In Scotland, where there are about 15,000 looked-after children (including looked-after children at home), we are committed to ending unacceptably long waiting times for a permanent home as experienced by so many children (Safety in numbers, 26 November).

Delaying decisions on a child’s permanent home can seriously impact on their life chances. While speed is of the essence, we need to be considered in our decision making, using all evidence available, and ensuring the child’s welfare is considered at every step.

Where in England “permanence” normally means fostering or adoption (ie, care outside the family home), in Scotland the definition and options are far broader: returning the child to the family home with an appropriate level of care and support; kinship care, where the child lives with another family member; adoption and fostering; and residential care.

We believe that once families have had support to care for their child at home and are unable to do so, every child should be provided with a settled, secure and permanent place to live with minimum disruption to their young lives.

We are working with the Scottish government on the Permanence and Care Excellence (Pace) programme, aimed at developing innovative and rigorous approaches to improve permanence for looked-after children. In Aberdeenshire, the permanence process has almost halved in time, which has exceeded the original aim – hence why the programme is now being rolled out to every local authority in Scotland.
Jennifer Davidson
Executive director, Celcis (Centre for Excellence for Looked After Children in Scotland)

 I work with under-18s presenting in mental health crisis. In many cases these children and young people are unsafe as opposed to mentally ill. Along with colleagues in child health and education, I often struggle to get a child or young person registered as a “child in need” let alone put on the child protection register. Removal is rare.

I have worked with many local authority children’s services over the last 20 years. Some have been really thoughtful and highly effective in their safeguarding practice. Others have been organised by the need to get child protection registration numbers down, and the need to save money. Under-18s in their authorities have frequently been subject to practices that simply repeat the abuse and neglect of their family of origin.

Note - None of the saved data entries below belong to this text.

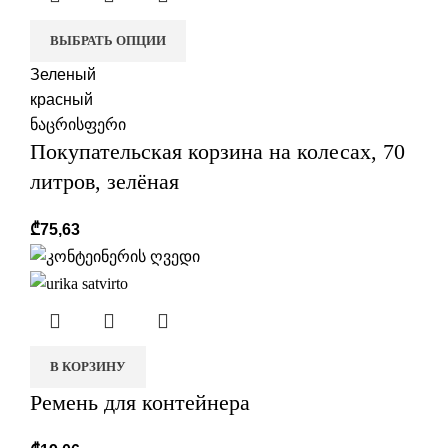
ВЫБРАТЬ ОПЦИИ
Зеленый
красный
ნაცრისფერი
Покупательская корзина на колесах, 70
литров, зелёная
₾
75,63
В КОРЗИНУ
Ремень для контейнера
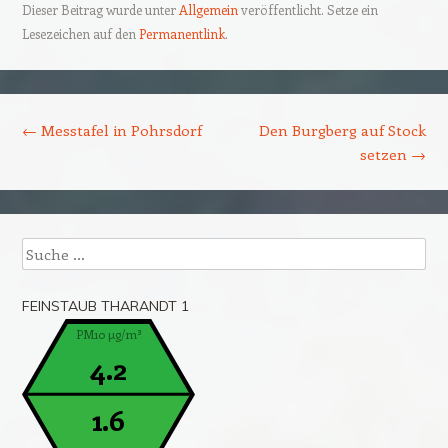
Dieser Beitrag wurde unter
Allgemein
veröffentlicht. Setze ein
Lesezeichen auf den
Permanentlink
.
Beitrags-Navigation
←
Messtafel in Pohrsdorf
Den Burgberg auf Stock
setzen
→
Suche
FEINSTAUB THARANDT 1
PM10 µg/m³
4.2
1.6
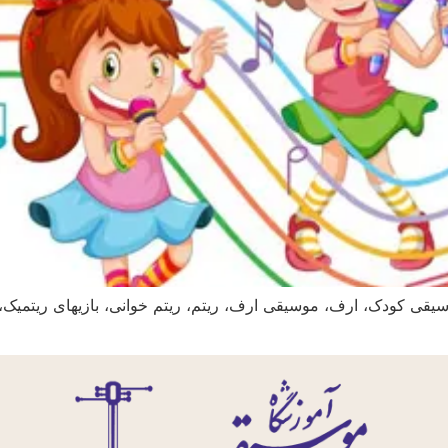
قی کودک، ارف، موسیقی ارف، ریتم، ریتم خوانی، بازیهای ریتمیک، بل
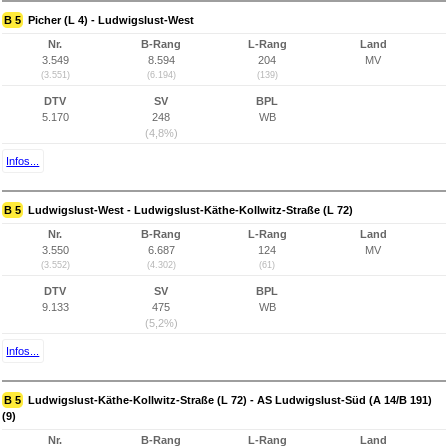
B 5
Picher (L 4) - Ludwigslust-West
Nr.
B-Rang
L-Rang
Land
3.549
8.594
204
MV
(3.551)
(6.194)
(139)
DTV
SV
BPL
5.170
248
WB
(4,8%)
Infos...
B 5
Ludwigslust-West - Ludwigslust-Käthe-Kollwitz-Straße (L 72)
Nr.
B-Rang
L-Rang
Land
3.550
6.687
124
MV
(3.552)
(4.302)
(61)
DTV
SV
BPL
9.133
475
WB
(5,2%)
Infos...
B 5
Ludwigslust-Käthe-Kollwitz-Straße (L 72) - AS Ludwigslust-Süd (A 14/B 191)
(9)
Nr.
B-Rang
L-Rang
Land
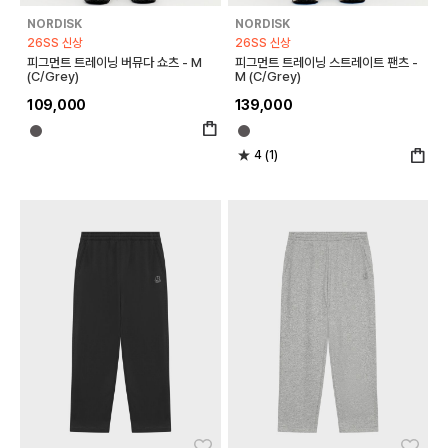
NORDISK
NORDISK
26SS 신상
26SS 신상
피그먼트 트레이닝 버뮤다 쇼츠 - M
피그먼트 트레이닝 스트레이트 팬츠 -
(C/Grey)
M (C/Grey)
109,000
139,000
4 (1)
좋아요
좋아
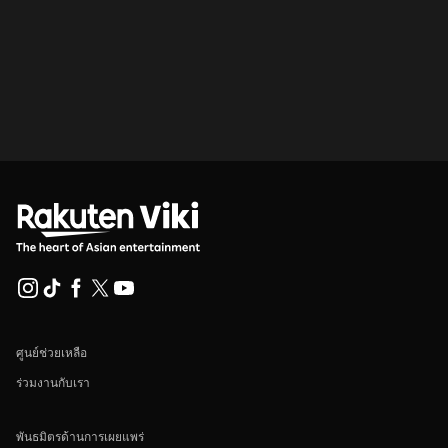
ศูนย์ช่วยเหลือ
ร่วมงานกับเรา
พันธมิตรด้านการเผยแพร่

Emotional maltreatment is often invisible, and is all too frequently deemed insufficiently risky for action. Authorities keen to manage care within the wider family system (the aim with family group conferences, which are not, as implied in the article, a new intervention) often choose cost-neutral interventions, such as special guardianship orders. The final irony, with such orders, is that care may well be given over to the same grandparent who was the progenitor of the child’s abusive or neglectful parent.
Dr Virginia Davies
Consultant in paediatric liaison/under-18s mental health

 A financial crisis every bit as large as the one affecting adult social care is being faced by children’s homes. Incomes flatline, costs rise (Letters, 30 November). One region has not paid an increase on fees for this year, others make arrangements that incur delays, meanwhile providers carry on caring.

That children’s homes have become invisible is a testimony that good-quality care isn’t newsworthy. This means stories that could outshine past concerns are not publicly prominent.

The prominence for elderly care is just. A new positive prominence for children’s homes would be equally just. We already have the smallest sector in history so the loss of even a small number of providers will be to seriously affect safety, specialism and choice.